The movement toward investing in what’s good instead of just screening out what’s bad is growing, spurred by a new generation of investors.
Millennials are questioning conventional systems and approaches across the board, from food to education to finance. That’s leading many to start aligning personal and family investments with their values. A recent Morgan Stanley Institute for Sustainable Investing poll found that millennial investors and women generally are the most likely to invest for impact. Overall, 71 percent of individual investors are interested in sustainable investing, defined as “making investments in companies or funds that aim to achieve market-rate financial returns while pursuing positive social and/or environmental impact.”
Interest is not the same as action, however — many people quickly confront barriers when they seek to invest for social and environmental benefits as well as financial returns. In conversations with investors across the spectrum, from high-net-worth individuals to people with relatively modest amounts to invest, I’ve found that people often feel uncertain about how to get started and about how to evaluate their options. Answering the following questions is an essential first step for would-be impact investors.
What kind of impact do you want your money to have in the world?
While the term “impact investing” has come to mean positive social and environmental impact, in truth all investments have an impact. Are your current investments having the impact you want? What do you want your impact to be? What issues are most important to you?
Some people focus on a particular area; others act across many interest areas. I know a woman who has oriented her whole portfolio toward soil health. Another woman, on the cusp of a significant inheritance at 35, ended up tossing aside the conventional investing framework and developing her own framework, which prioritizes planetary health. Yet another has moved 100 percent of her family foundation’s assets to investments in social justice and environmental sustainability. She’s also a big supporter of education because she believes it’s a key factor in initiating change.
What barriers will you have to deal with?
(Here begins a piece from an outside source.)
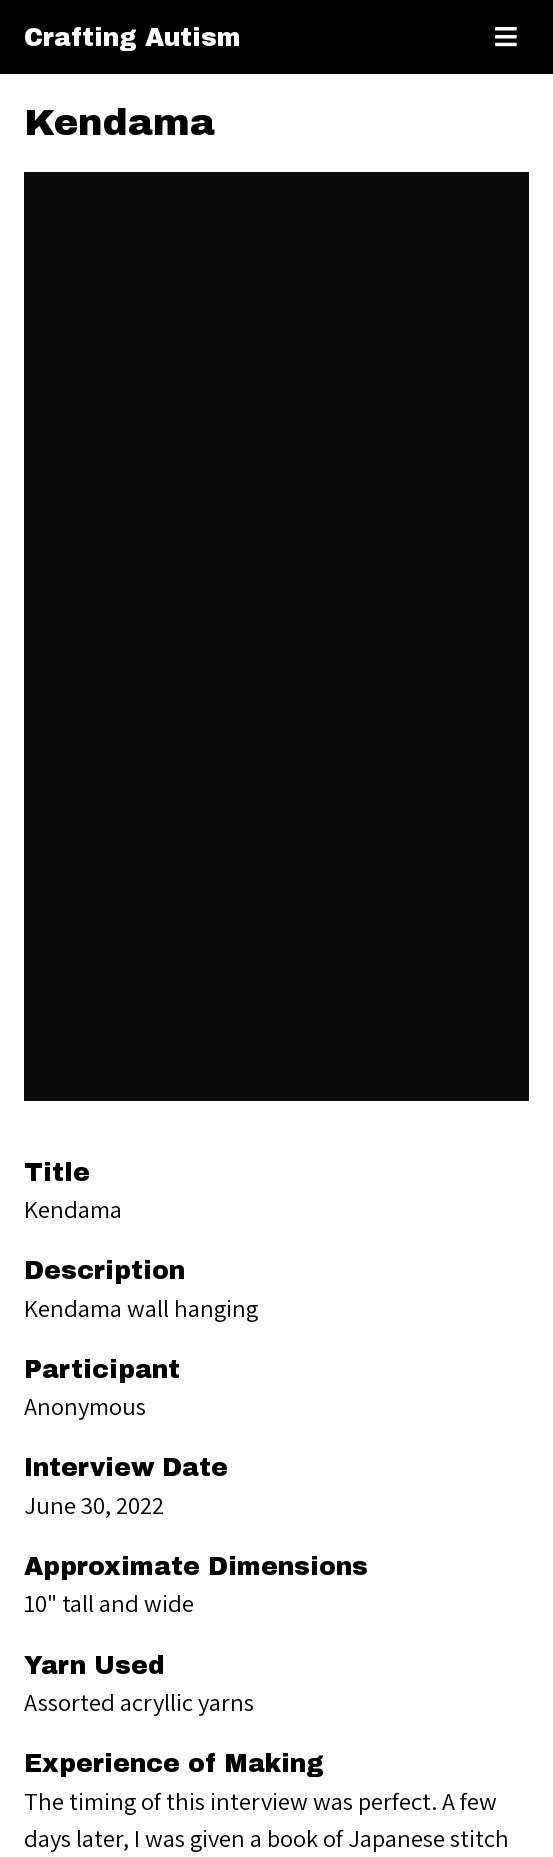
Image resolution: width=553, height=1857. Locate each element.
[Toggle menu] (506, 37)
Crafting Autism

Impact investors often face resistance from relatives and investment advisors. You need to be prepared for negative reactions — we often hear from people whose investment advisors think they don’t know what they’re talking about, or who struggle with family members who are afraid to move away from conventional approaches. Even people who have sole and complete control of their money often feel conflicted about challenging conventional finance thinking. Most people need to spend some time thoroughly educating themselves, partly so that they can educate others. And investors who have money in trusts or family offices should expect a long-term effort — those can be slow ships to turn.
How much risk can you tolerate, and how hands-on do you want to be?
Potential impact investors often wonder, “Do I have to give up all of my return to have an impact?” The answer is no, but we suggest people ask themselves, “What is a sustainable return? What is enough? Where can I start taking more risk?”
There are avenues for impact investing across the spectrum of investment types. One of our clients provides early stage capital, the riskiest choice, because she knows how hard that is to find and thinks she can create a better future for her grandchildren by supporting social enterprises than she can through the stock market. She’s definitely getting her hands dirty. Investors like her typically work through investment circles or community-based advisors.
Other investors prefer a structured, pooled investment product such as a fund. Once you’ve done the initial work of evaluating the fund and the manager, these funds just require the low-level effort of monitoring.
Non-accredited investors have fewer choices, but those options are expanding. It’s now economically sound for people to create customized mutual funds, and big finance players are launching their own impact funds. A caution here: You have to investigate the holdings in these funds to be sure they’re meeting your definition of impact, as many of them are impact “lite.” Some crowdfunding and peer-to-peer funding platforms also offer impact investment opportunities to people with small amounts to invest.
Have you considered all of your funds?
People often don’t think about the money they have in banks or in short-term instruments such as CDs from an impact perspective. But whether you’re parking money while seeking an investment or simply maintaining a deposit account, the bank is investing that money. Do you like what your bank is funding? If not, consider credit unions, community development financial institutions, or members of the Global Alliance for Banking on Values.
There are opportunities for a wide range of people to make direct impact investments with liquid capital. For example, RSF Social Finance’s Social Investment Fund has only a $1,000 minimum investment and provides CD-like returns with a three-month term. Investors even have the opportunity, through quarterly pricing meetings, to meet the borrowers they are funding.
People with substantial wealth often overlook philanthropic dollars as an impact category. Many family foundations have endowments invested in ways that run counter to the foundation’s mission. This is often the most natural place to start with impact investing — the funds have already been dedicated to a social purpose, and maximizing total fund impact is a compelling goal.
What are you waiting for?
Impact investing does take thought and planning, but there are now so many ways to get into it that anyone can find a path that works. If you have substantial assets and a mix of investment and philanthropic funds — and thus a complicated portfolio — the biggest kick-start may be a like-minded group that can provide inspiration and knowledge. The recent Play BIG gathering, an annual event that brings high-net-worth individuals together to share impact investing experiences and develop strategies, brought this point home for me. One of the participants attended three years ago with no knowledge of impact investing and an uncertain commitment to it; this year she presented a serious plan to shift her family’s foundation to 100 percent impact investment. The lesson: just take a step.